Barnier, who spoke in English and French, said that Britain can't "cherry-pick" what it likes about the EU, noting says that the single market and its four freedoms, such as the freedom of movement, are "indivisible."

The Frenchman did not want to be drawn on the possibility of a transitional deal, in which Britain retains partial access for a period of time to ease its exit.

"It is for the British to say what kind of relationship they want and for the 27 EU states to define the future they want to build with them," he said. "You can't do everything in 15 to 18 months of negotiations"

The British government has been reluctant to reveal much about what it wants from the discussions and what sort of post-Brexit relationship it is looking for out of fear that it would weaken its hands in negotiations.

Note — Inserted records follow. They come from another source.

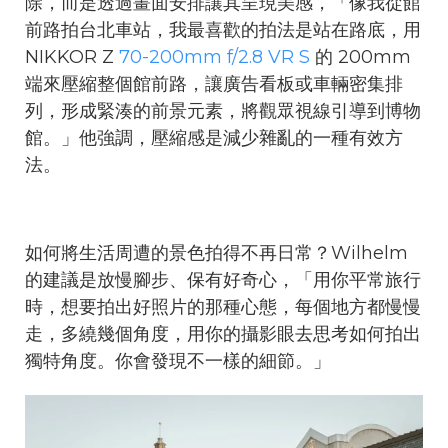
除，而是透過畫面安排讓其呈現美感，「像我從館
前路拍台北車站，我最喜歡的拍法是站在路底，用
NIKKOR Z
70-200mm f/2.8 VR S
的 200mm
端來壓縮整個館前路，讓廣告看板或車輛密集排
列，形成緊湊的前景元素，將觀眾視線引導到博物
館。」他強調，壓縮感是減少雜亂的一種有效方
法。
如何將生活周遭的景色拍得不再日常？Wilhelm
的建議是放慢腳步、保有好奇心，「用你平常旅行
時，想要拍出好照片的那種心態，每個地方都慢慢
走，多繞幾個角度，用你的攝影眼去思考如何拍出
獨特角度。你會發現不一樣的細節。」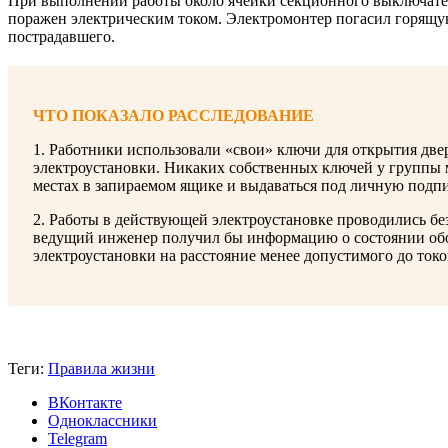
При выполнении работы около ячейки секционного выключател
поражен электрическим током. Электромонтер погасил горящу
пострадавшего.
ЧТО ПОКАЗАЛО РАССЛЕДОВАНИЕ
1. Работники использовали «свои» ключи для открытия двер
электроустановки. Никаких собственных ключей у группы 
местах в запираемом ящике и выдаваться под личную подпи
2. Работы в действующей электроустановке проводились без
ведущий инженер получил бы информацию о состоянии обор
электроустановки на расстояние менее допустимого до ток
Теги:
Правила жизни
ВКонтакте
Одноклассники
Telegram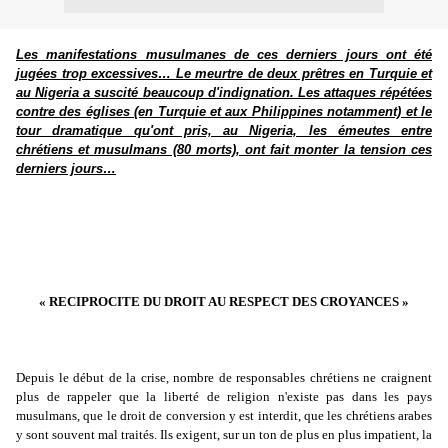
Les manifestations musulmanes de ces derniers jours ont été
jugées trop excessives… Le meurtre de deux prêtres en Turquie et
au Nigeria a suscité beaucoup d'indignation. Les attaques répétées
contre des églises (en Turquie et aux Philippines notamment) et le
tour dramatique qu'ont pris, au Nigeria, les émeutes entre
chrétiens et musulmans (80 morts), ont fait monter la tension ces
derniers jours…
« RECIPROCITE DU DROIT AU RESPECT DES CROYANCES »
Depuis le début de la crise, nombre de responsables chrétiens ne craignent
plus de rappeler que la liberté de religion n'existe pas dans les pays
musulmans, que le droit de conversion y est interdit, que les chrétiens arabes
y sont souvent mal traités. Ils exigent, sur un ton de plus en plus impatient, la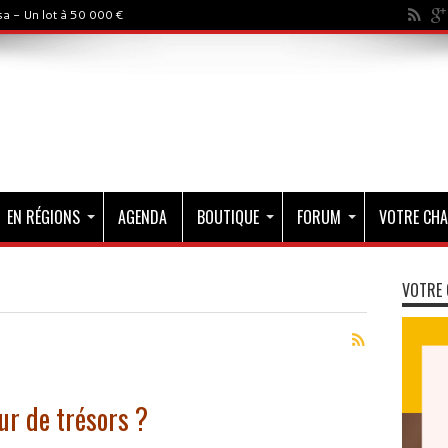
a - Un lot à 50 000 €
EN RÉGIONS
AGENDA
BOUTIQUE
FORUM
VOTRE CHA
VOTRE 
r de trésors ?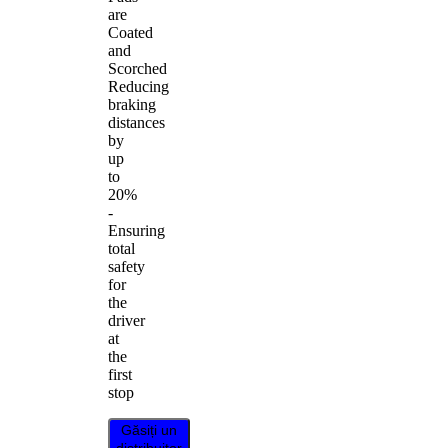
are
Coated
and
Scorched
Reducing
braking
distances
by
up
to
20%
-
Ensuring
total
safety
for
the
driver
at
the
first
stop
Găsiți un
distribuitor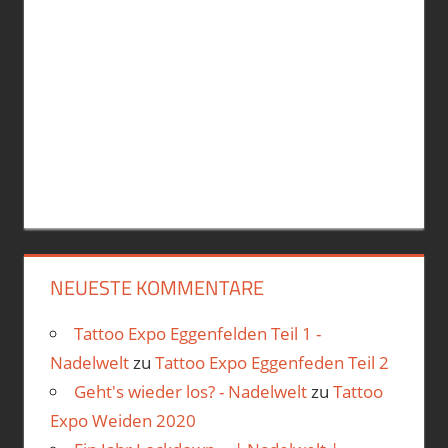
NEUESTE KOMMENTARE
Tattoo Expo Eggenfelden Teil 1 -
Nadelwelt
zu
Tattoo Expo Eggenfeden Teil 2
Geht's wieder los? - Nadelwelt
zu
Tattoo
Expo Weiden 2020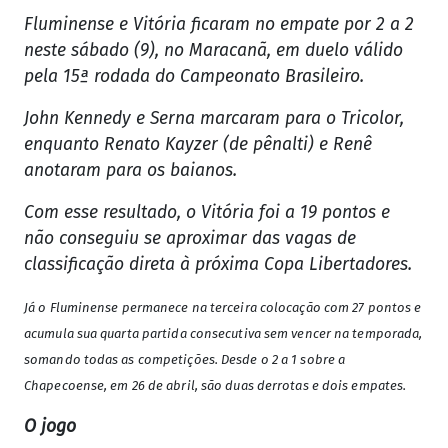
Fluminense e Vitória ficaram no empate por 2 a 2
neste sábado (9), no Maracanã, em duelo válido
pela 15ª rodada do Campeonato Brasileiro.
John Kennedy e Serna marcaram para o Tricolor,
enquanto Renato Kayzer (de pênalti) e Renê
anotaram para os baianos.
Com esse resultado, o Vitória foi a 19 pontos e
não conseguiu se aproximar das vagas de
classificação direta à próxima Copa Libertadores.
Já o Fluminense permanece na terceira colocação com 27 pontos e
acumula sua quarta partida consecutiva sem vencer na temporada,
somando todas as competições. Desde o 2 a 1 sobre a
Chapecoense, em 26 de abril, são duas derrotas e dois empates.
O jogo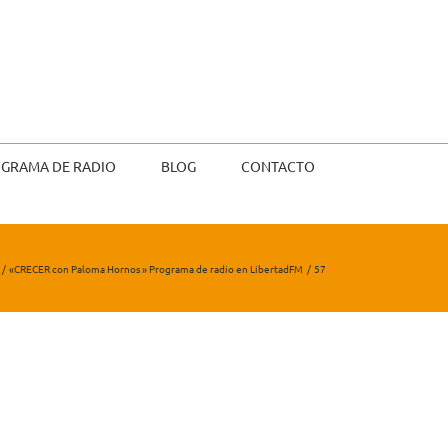
GRAMA DE RADIO
BLOG
CONTACTO
«CRECER con Paloma Hornos » Programa de radio en LibertadFM
57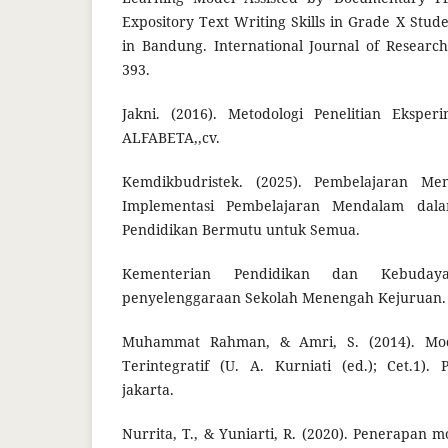
Expository Text Writing Skills in Grade X Stud
in Bandung. International Journal of Researc
393.
Jakni. (2016). Metodologi Penelitian Eksper
ALFABETA,,cv.
Kemdikbudristek. (2025). Pembelajaran Me
Implementasi Pembelajaran Mendalam da
Pendidikan Bermutu untuk Semua.
Kementerian Pendidikan dan Kebudaya
penyelenggaraan Sekolah Menengah Kejuruan.
Muhammat Rahman, & Amri, S. (2014). Mod
Terintegratif (U. A. Kurniati (ed.); Cet.1). 
jakarta.
Nurrita, T., & Yuniarti, R. (2020). Penerapan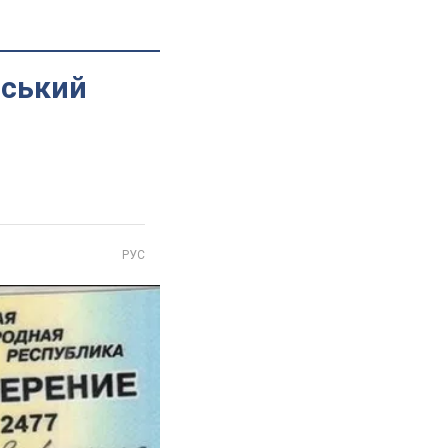
йський
РУС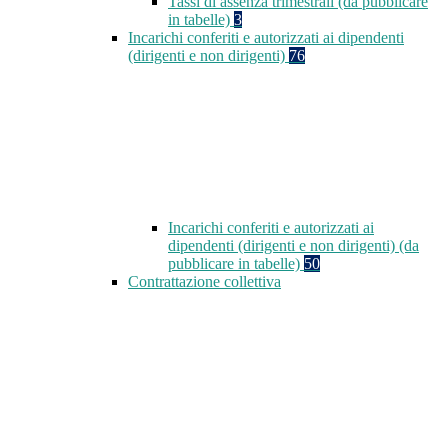
Tassi di assenza trimestrali (da pubblicare
in tabelle)
3
Incarichi conferiti e autorizzati ai dipendenti
(dirigenti e non dirigenti)
76
Incarichi conferiti e autorizzati ai
dipendenti (dirigenti e non dirigenti) (da
pubblicare in tabelle)
50
Contrattazione collettiva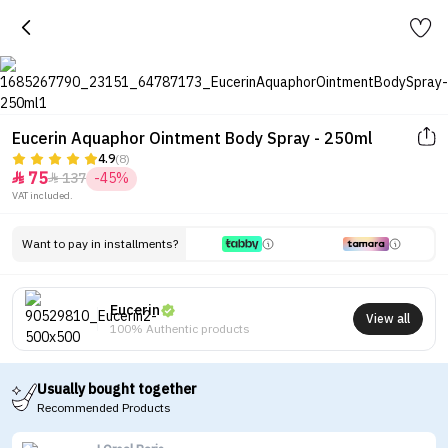
Eucerin Aquaphor Ointment Body Spray - 250ml
4.9
(8)
75
137
-45%


VAT included.
Want to pay in installments?
Eucerin
View all
100% Authentic products
Usually bought together
Recommended Products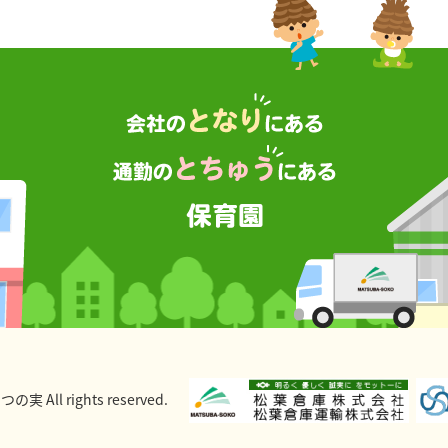
 All rights reserved.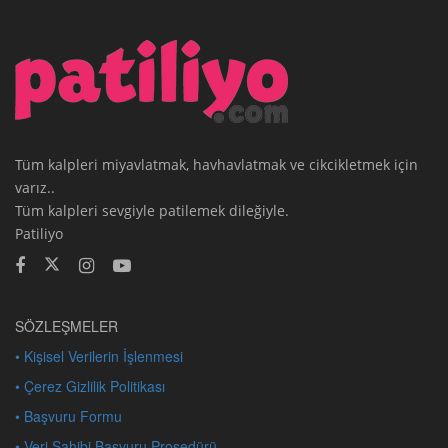
Tüm kalpleri miyavlatmak, havhavlatmak ve cikcikletmek için
varız..
Tüm kalpleri sevgiyle patilemek dileğiyle.
Patiliyo
SÖZLEŞMELER
• Kişisel Verilerin İşlenmesi
• Çerez Gizlilik Politikası
• Başvuru Formu
• Veri Sahibi Başvuru Prosedürü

Earlier, Britain's finance chief said all options remained on the table, including the possibility that the country may continue paying into EU coffers for access to the single market after leaving the bloc.

In a rare appearance for the regular meeting of the EU's 28 finance ministers, Philip Hammond stressed that he wants to minimize the economic disruption from Britain's exit. Leaving the EU single market would be a blow to many British businesses that would face new tariffs on trade.

"I think that it's in everybody's interest on both sides of the English Channel to have a smooth a process as possible that minimizes the threat to European financial stability and minimizes the disruption to the very many complex relationships that exist between European manufacturing businesses and their financing banks and so on in London," he said.

That, he conceded, may include ongoing contributions to the EU budget after so-called Brexit.

In terms of any future contributions to particular organizations, Hammond said "we would look at what was on offer, we would look at the cost, and as you do with anything we would decide if that was a good deal or not."

Though there's been a degree of understanding across European capitals about the constitutional arrangements that have to play out in Britain, there's also been discontent over the approach the British government has taken so far. One idea that's vexed politicians in Europe is that Britain can "have its cake and eat it," — that it can still have access to the single market while applying stricter immigration controls. The EU stresses that the freedoms of trade, money and people are inseparable and a country cannot pick and choose.

Jeroen Dijsselbloem, the Dutch finance minister who also chairs meetings of the 19 EU countries that use the euro, said that the proposals he's seen so far "are incompatible with smooth and incompatible with orderly."

"It can be smooth and it can be orderly but it requires a different attitude on the part of the British government," he said. "If the U.K. wants to have full access to the internal market they will have to accept the rules and regulations that go with that internal market."